Ironically, and from a purely economic perspective, it is not clear that the United States would be better off if a melting pot quickly blended the new immigrants, making them indistinguishable from native-born workers. After all, the productivity gains from immigration are maximized when the immigrant population differs most from the native population and immigrants have skills that the native workforce lacks—or, in the commonly used phraseology, when “immigrants do jobs that natives do not want to do.” As a result, the productivity gains from immigration would be larger if the United States were to pursue policies that hampered and delayed the assimilation of immigrants. If the melting pot bubbled away efficiently, the only way for the country to replenish the productivity gains from immigration would be to admit more and more immigrants.
Of course, this perspective is much too narrow and misses the point. Most available estimates suggest that the net productivity gains from immigration are quite small even in the first generation, when the immigrants differ most from native workers.3 Moreover, the economic, social, and political consequences of delaying assimilation could be disastrous. The ethnic conflicts in many regions of the modern world, for instance, often originated centuries ago, and their consequences still fester. One does not have to be a very astute observer of the human condition to discern the value of a cohesive social fabric. Therefore, it is probably in the national interest of the United States to pursue policies that both spur substantial intergenerational progress by immigrant households and reduce the importance of ethnicity in determining how well future generations fare.

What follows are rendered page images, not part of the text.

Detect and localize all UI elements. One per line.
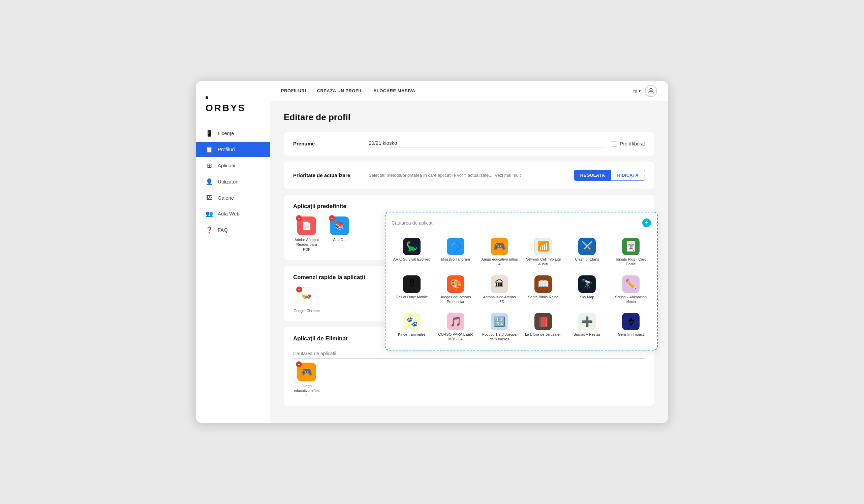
sidebar-item-licente[interactable]: 📱 Licențe bbox=[196, 126, 270, 141]
remove-badge-acrobat: − bbox=[296, 215, 302, 221]
prioritate-card: Prioritate de actualizare Selectați meto… bbox=[284, 162, 655, 189]
sidebar-nav: 📱 Licențe 📋 Profiluri ⊞ Aplicații 👤 Util… bbox=[196, 126, 270, 238]
acrobat-emoji: 📄 bbox=[302, 221, 312, 231]
profil-liberat-checkbox[interactable]: Profil liberat bbox=[612, 141, 645, 146]
predefinite-title: Aplicații predefinite bbox=[293, 203, 645, 210]
popup-app-ark[interactable]: 🦕 ARK: Survival Evolved bbox=[392, 236, 432, 269]
page-title: Editare de profil bbox=[284, 112, 655, 123]
prioritate-label: Prioritate de actualizare bbox=[293, 172, 361, 178]
topnav-right: ro ▾ bbox=[633, 85, 657, 97]
app-item-juego4-del[interactable]: 🎮 − Juego educativo niños 4 bbox=[293, 362, 320, 398]
sidebar: ORBYS 📱 Licențe 📋 Profiluri ⊞ Aplicații … bbox=[196, 81, 270, 423]
priority-hint: Selectați metoda/prioritatea în care apl… bbox=[369, 173, 566, 178]
phone-icon: 📱 bbox=[206, 130, 213, 137]
popup-app-clash[interactable]: ⚔️ Clash of Clans bbox=[567, 236, 607, 269]
lang-label: ro bbox=[633, 88, 637, 94]
popup-app-labiblia[interactable]: 📕 La Biblia de Jerusalén bbox=[523, 311, 563, 344]
remove-badge-juego4: − bbox=[296, 361, 302, 367]
app-name-aula: AulaC... bbox=[333, 237, 346, 242]
predefinite-card: Aplicații predefinite 📄 − Adobe Acrobat … bbox=[284, 195, 655, 260]
profile-icon: 📋 bbox=[206, 146, 213, 153]
popup-app-tongits[interactable]: 🃏 Tongits Plus - Card Game bbox=[611, 236, 651, 269]
sidebar-item-galerie[interactable]: 🖼 Galerie bbox=[196, 190, 270, 205]
popup-app-curso[interactable]: 🎵 CURSO PARA LEER MÚSICA bbox=[435, 311, 476, 344]
btn-regulata[interactable]: REGULATĂ bbox=[574, 170, 611, 181]
popup-app-kinder[interactable]: 🐾 Kinder: animales bbox=[392, 311, 432, 344]
sidebar-item-faq[interactable]: ❓ FAQ bbox=[196, 222, 270, 238]
topnav: PROFILURI CREAZA UN PROFIL ALOCARE MASIV… bbox=[270, 81, 668, 101]
prenume-label: Prenume bbox=[293, 141, 361, 146]
app-item-aula[interactable]: 📚 − AulaC... bbox=[326, 217, 353, 252]
profil-liberat-input[interactable] bbox=[612, 141, 617, 146]
app-icon-aula: 📚 − bbox=[330, 217, 349, 235]
prenume-card: Prenume 20/21 kiosko Profil liberat bbox=[284, 132, 655, 156]
svg-point-0 bbox=[650, 88, 652, 91]
priority-btn-group: REGULATĂ RIDICATĂ bbox=[574, 170, 645, 181]
sidebar-label-aplicatii: Aplicații bbox=[218, 163, 235, 168]
sidebar-label-licente: Licențe bbox=[218, 130, 234, 136]
sidebar-label-utilizatori: Utilizatori bbox=[218, 179, 239, 184]
sidebar-label-profiluri: Profiluri bbox=[218, 146, 235, 152]
apps-icon: ⊞ bbox=[206, 162, 213, 169]
remove-badge-chrome-shortcut: − bbox=[296, 286, 302, 293]
aula-emoji: 📚 bbox=[335, 221, 345, 231]
user-icon: 👤 bbox=[206, 178, 213, 185]
nav-creaza[interactable]: CREAZA UN PROFIL bbox=[317, 87, 363, 95]
app-item-acrobat[interactable]: 📄 − Adobe Acrobat Reader para PDF bbox=[293, 217, 320, 252]
user-avatar[interactable] bbox=[645, 85, 657, 97]
gallery-icon: 🖼 bbox=[206, 194, 213, 201]
popup-search-input[interactable] bbox=[392, 220, 642, 225]
sidebar-item-aplicatii[interactable]: ⊞ Aplicații bbox=[196, 158, 270, 173]
popup-app-biblia[interactable]: 📖 Santa Biblia Reina bbox=[523, 273, 563, 306]
sidebar-label-galerie: Galerie bbox=[218, 195, 234, 201]
lang-selector[interactable]: ro ▾ bbox=[633, 88, 641, 94]
app-name-juego4-del: Juego educativo niños 4 bbox=[293, 383, 320, 398]
svg-point-3 bbox=[305, 296, 308, 299]
sidebar-label-faq: FAQ bbox=[218, 227, 228, 233]
app-icon-juego4-del: 🎮 − bbox=[297, 362, 316, 381]
prenume-row: Prenume 20/21 kiosko Profil liberat bbox=[293, 140, 645, 147]
popup-app-sumas[interactable]: ➕ Sumas y Restas bbox=[567, 311, 607, 344]
main-area: PROFILURI CREAZA UN PROFIL ALOCARE MASIV… bbox=[270, 81, 668, 423]
profil-liberat-label: Profil liberat bbox=[620, 141, 645, 146]
popup-app-maestro[interactable]: 🔷 Maestro Tangram bbox=[435, 236, 476, 269]
lang-chevron: ▾ bbox=[638, 88, 641, 94]
popup-app-network[interactable]: 📶 Network Cell Info Lite & Wifi bbox=[523, 236, 563, 269]
search-popup: + 🦕 ARK: Survival Evolved 🔷 Maestro Tang… bbox=[385, 212, 658, 351]
popup-app-acropolis[interactable]: 🏛 Acrópolis de Atenas en 3D bbox=[479, 273, 520, 306]
nav-profiluri[interactable]: PROFILURI bbox=[281, 87, 306, 95]
juego4-del-emoji: 🎮 bbox=[301, 367, 312, 378]
popup-app-genshin[interactable]: 🗡 Genshin Impact bbox=[611, 311, 651, 344]
sidebar-item-profiluri[interactable]: 📋 Profiluri bbox=[196, 142, 270, 157]
app-item-chrome-shortcut[interactable]: − Google Chrome bbox=[293, 287, 320, 313]
nav-alocare[interactable]: ALOCARE MASIVA bbox=[373, 87, 415, 95]
popup-app-pocoyo[interactable]: 🔢 Pocoyo 1,2,3 Juegos de números bbox=[479, 311, 520, 344]
popup-app-cod[interactable]: 🎖 Call of Duty: Mobile bbox=[392, 273, 432, 306]
prioritate-row: Prioritate de actualizare Selectați meto… bbox=[293, 170, 645, 181]
popup-search-header: + bbox=[392, 219, 651, 231]
popup-plus-btn[interactable]: + bbox=[642, 219, 651, 227]
eliminat-apps-grid: 🎮 − Juego educativo niños 4 bbox=[293, 362, 645, 398]
btn-ridicata[interactable]: RIDICATĂ bbox=[611, 170, 645, 181]
prenume-value[interactable]: 20/21 kiosko bbox=[369, 140, 604, 147]
remove-badge-aula: − bbox=[329, 215, 335, 221]
popup-apps-grid: 🦕 ARK: Survival Evolved 🔷 Maestro Tangra… bbox=[392, 236, 651, 344]
app-window: ORBYS 📱 Licențe 📋 Profiluri ⊞ Aplicații … bbox=[196, 81, 668, 423]
popup-app-scribbl[interactable]: ✏️ Scribbl - Animación efecto bbox=[611, 273, 651, 306]
topnav-links: PROFILURI CREAZA UN PROFIL ALOCARE MASIV… bbox=[281, 87, 633, 95]
logo-dot bbox=[206, 96, 208, 99]
aula-icon: 👥 bbox=[206, 210, 213, 218]
app-icon-acrobat: 📄 − bbox=[297, 217, 316, 235]
popup-app-skymap[interactable]: 🔭 Sky Map bbox=[567, 273, 607, 306]
sidebar-item-aula-web[interactable]: 👥 Aula Web bbox=[196, 206, 270, 222]
sidebar-label-aula: Aula Web bbox=[218, 211, 240, 217]
faq-icon: ❓ bbox=[206, 226, 213, 234]
page-content: Editare de profil Prenume 20/21 kiosko P… bbox=[270, 101, 668, 423]
profil-liberat-field: Profil liberat bbox=[612, 141, 645, 146]
app-name-acrobat: Adobe Acrobat Reader para PDF bbox=[293, 237, 320, 252]
popup-app-juegospre[interactable]: 🎨 Juegos educativos Preescolar bbox=[435, 273, 476, 306]
popup-app-juego4[interactable]: 🎮 Juego educativo niños 4 bbox=[479, 236, 520, 269]
logo: ORBYS bbox=[196, 92, 270, 126]
app-name-chrome-shortcut: Google Chrome bbox=[293, 308, 320, 313]
sidebar-item-utilizatori[interactable]: 👤 Utilizatori bbox=[196, 174, 270, 189]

In what follows I summarize research on social mobility in the immigrant population and draw out some of the lessons implied. The evidence suggests that there is significant economic “catching up” from the first to the second generations, with the relative wage of the second generation being, on average, about 5 to 10 percent higher than that of the first. At the same time, the socioeconomic status of the immigrant generation and that of their children are strongly correlated, as is also, though more weakly, that of their grandchildren. In rough terms, about half of the differences in relative economic status across ethnic groups in one generation persist into the next. As a result, the very large ethnic differences in economic status among today's immigrants will likely dominate American society— and discussions of American social policy—for much of the twenty-first century.